Monday, February 7, 2011

THE EVE OF DESTRUCTION

THE EVE OF DESTRUCTION

'You're only as sick as your secrets.' We hear that practically every day in the rooms.

What secret was J... harboring when, despite all the warnings of his friends that he only treat his cough with over-the-counter medications, he deliberately went to a doctor and got narcotic medication? And then on top of that decided to have plenty of vodka to wash that down! We have within us either the seeds of our own salvation or destruction. Deep down we always know what we are doing even while we act out in despair and desperation, often in the hope that someone or some agency will, in that overwhelming feeling of desperation, pluck us out of our misery and place us in some more tenable nirvana.

This magical thinking that got us to where we are in the first place drives us to desperate solutions in the second place which is, not infrequently, the ultimate place. It is this thinking that gives us delusions of hope as hope’s solution. It drives us to attempt doleful solutions, solutions which inevitably become the problems instead of solutions for living. And then instead of learning to live in the solution we start to die in the problem.

Muddied, globular thinking, dripping into viscous puddles of confusions, running off in molasses rivulets.

The problem both J... and we all face is the duel dilemma of living with our problems and just living per se.
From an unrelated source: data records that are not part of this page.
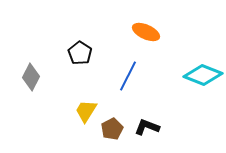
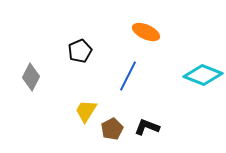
black pentagon: moved 2 px up; rotated 15 degrees clockwise
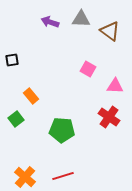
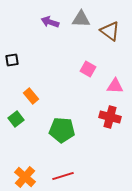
red cross: moved 1 px right; rotated 20 degrees counterclockwise
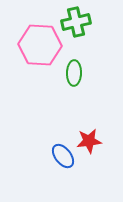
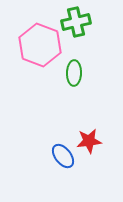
pink hexagon: rotated 18 degrees clockwise
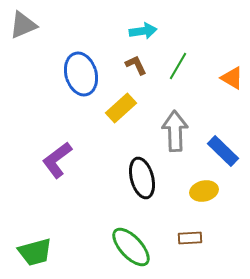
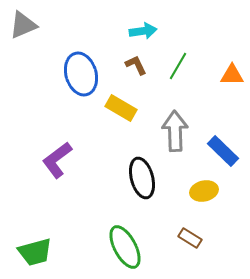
orange triangle: moved 3 px up; rotated 30 degrees counterclockwise
yellow rectangle: rotated 72 degrees clockwise
brown rectangle: rotated 35 degrees clockwise
green ellipse: moved 6 px left; rotated 15 degrees clockwise
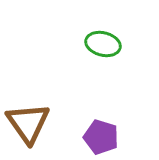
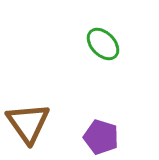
green ellipse: rotated 32 degrees clockwise
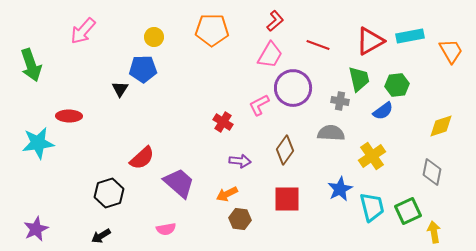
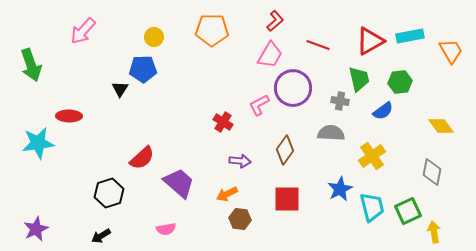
green hexagon: moved 3 px right, 3 px up
yellow diamond: rotated 72 degrees clockwise
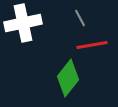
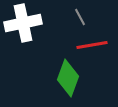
gray line: moved 1 px up
green diamond: rotated 18 degrees counterclockwise
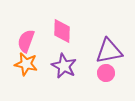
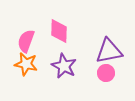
pink diamond: moved 3 px left
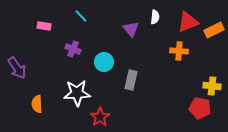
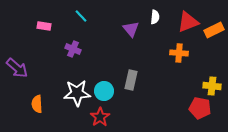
orange cross: moved 2 px down
cyan circle: moved 29 px down
purple arrow: rotated 15 degrees counterclockwise
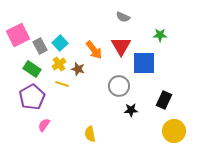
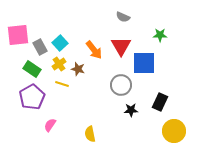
pink square: rotated 20 degrees clockwise
gray rectangle: moved 1 px down
gray circle: moved 2 px right, 1 px up
black rectangle: moved 4 px left, 2 px down
pink semicircle: moved 6 px right
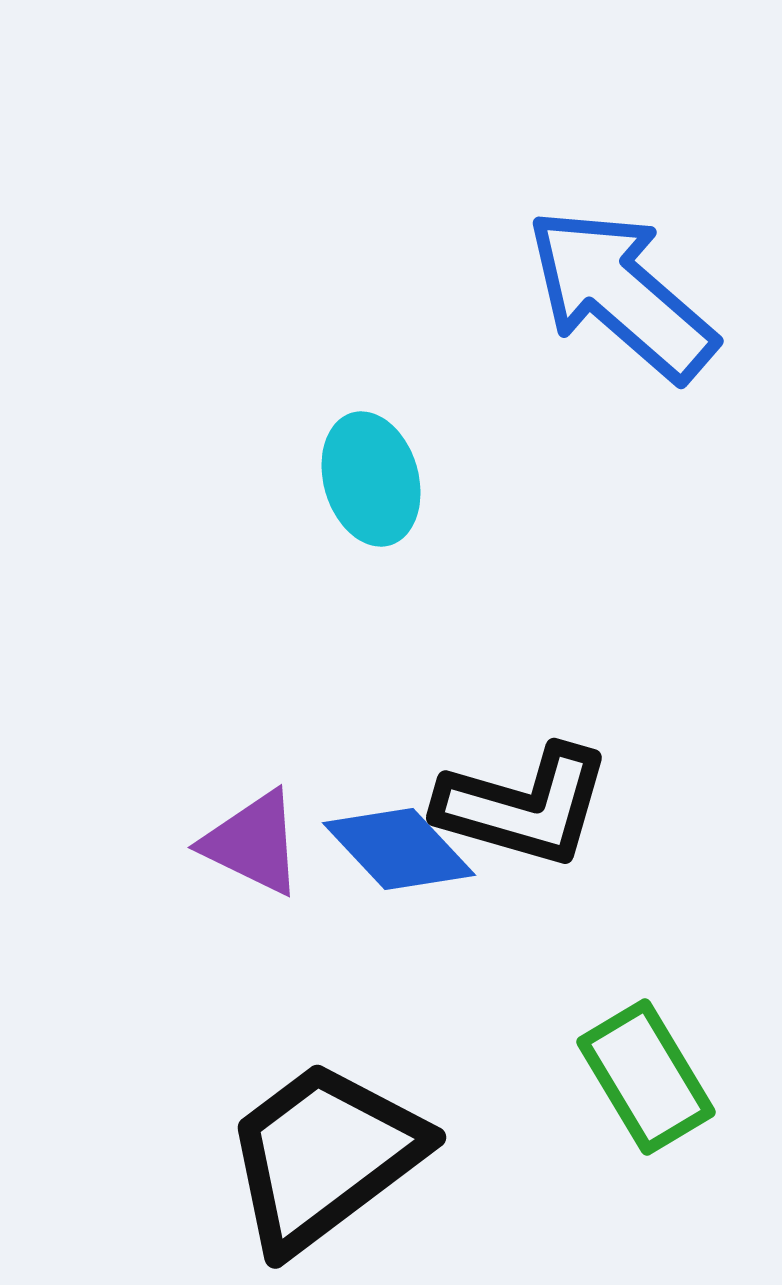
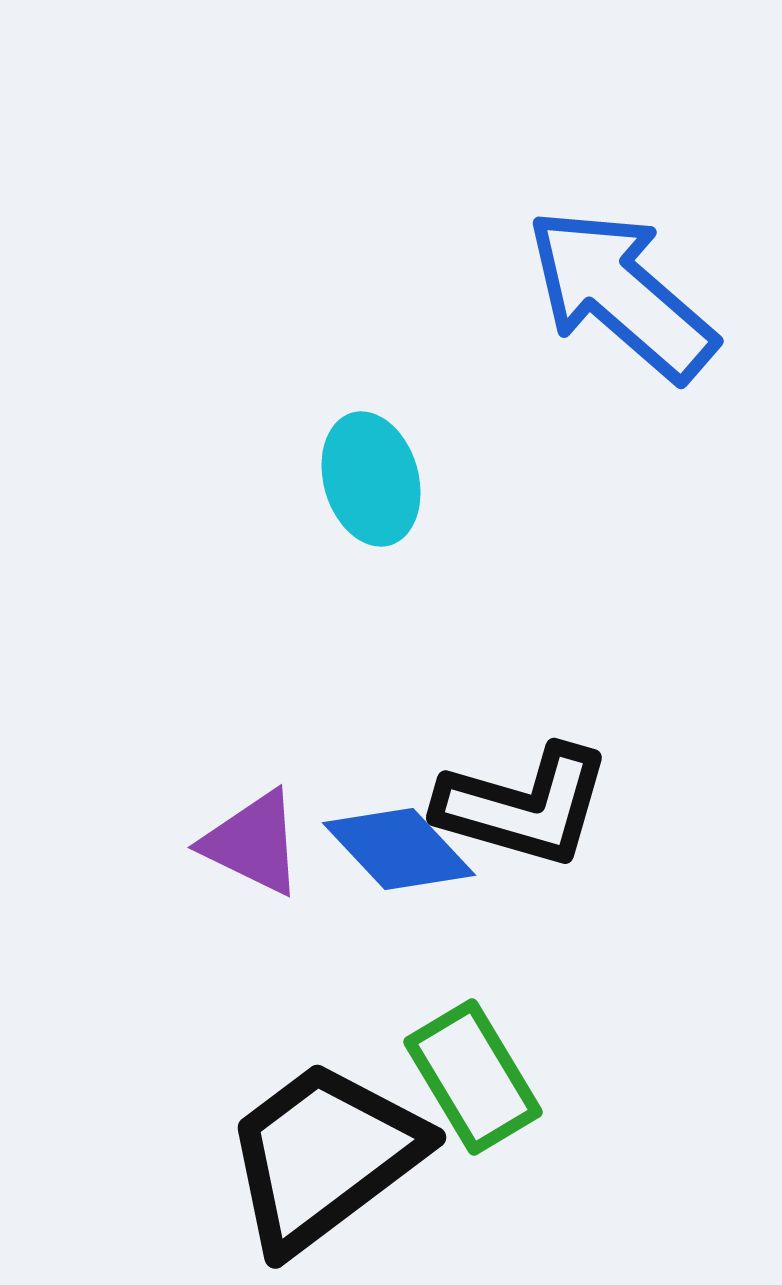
green rectangle: moved 173 px left
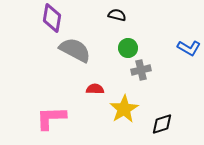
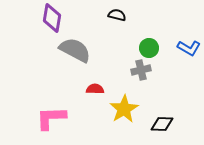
green circle: moved 21 px right
black diamond: rotated 20 degrees clockwise
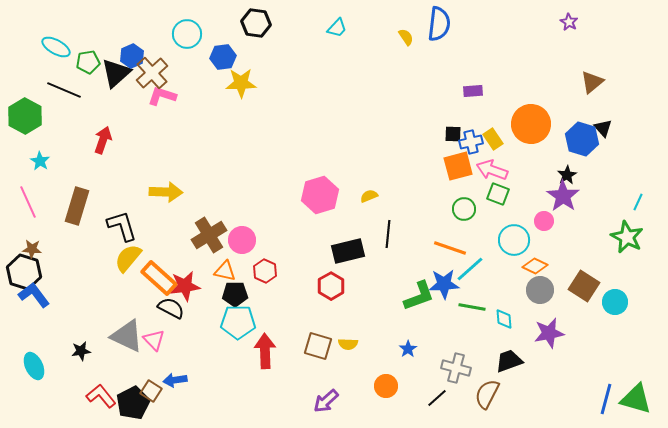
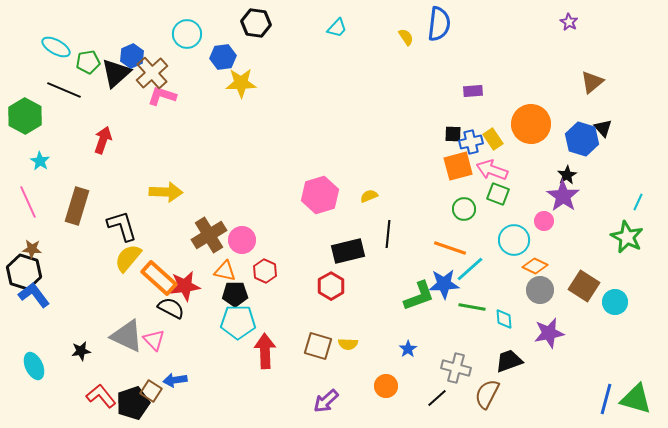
black pentagon at (133, 403): rotated 8 degrees clockwise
Life asks so much of us and in our special case we cannot drink because of that, because to do so will not permit us cogent thought. And cogent thought brings on the realization that if we are to live, we must first do without; do without comfortable lodging perhaps, without some luxuries, and live with maybe some unsavory characters, but characters who have a better flavor than others and who do not hold us emotionally hostage to any personal past.

So if we find ourselves having to live with another alcoholic who is active, we know that is anathema. We cannot and will not remain sober in such a situation. And to pretend that this is by any stretch of the imagination reasonable is folly to the nth degree. We cannot say that we have no alternative, that we are at the mercy of someone for our room and board, and that is why we must stay with that person.

What point is there in subjecting ourselves to that kind of daily assault if the inevitable end will be that we wind up where we started in the first place; drunk and in the deepest despair? Each time we return from going out, our recovery finds us a bit weaker than the last time and each time we having fewer resources to return to with an ever narrowing circle of supports and friends. And who of them will then be willing to place their own sobriety on the guillotine of risk for us?

Sometimes, most times, we think we are just talking, arguing with ourselves. It's like that Alka Seltza commercial in which the man is arguing with his stomach about all the wrongs his stomach has committed against him as if he weren't the problem in the first instance. We don't want to face ourselves in the mirror and have a real discussion with ourselves; instead we choose constructs, stand-ins to talk with, virtual stomachs as it were.

We blame our woes on the symptom pain not on the source of that pain, which in the case of alcoholics is ourselves. We continually miss our Pogo moment. And unless we find it we will be searching all over the battle field for the enemy until the war is lost for good.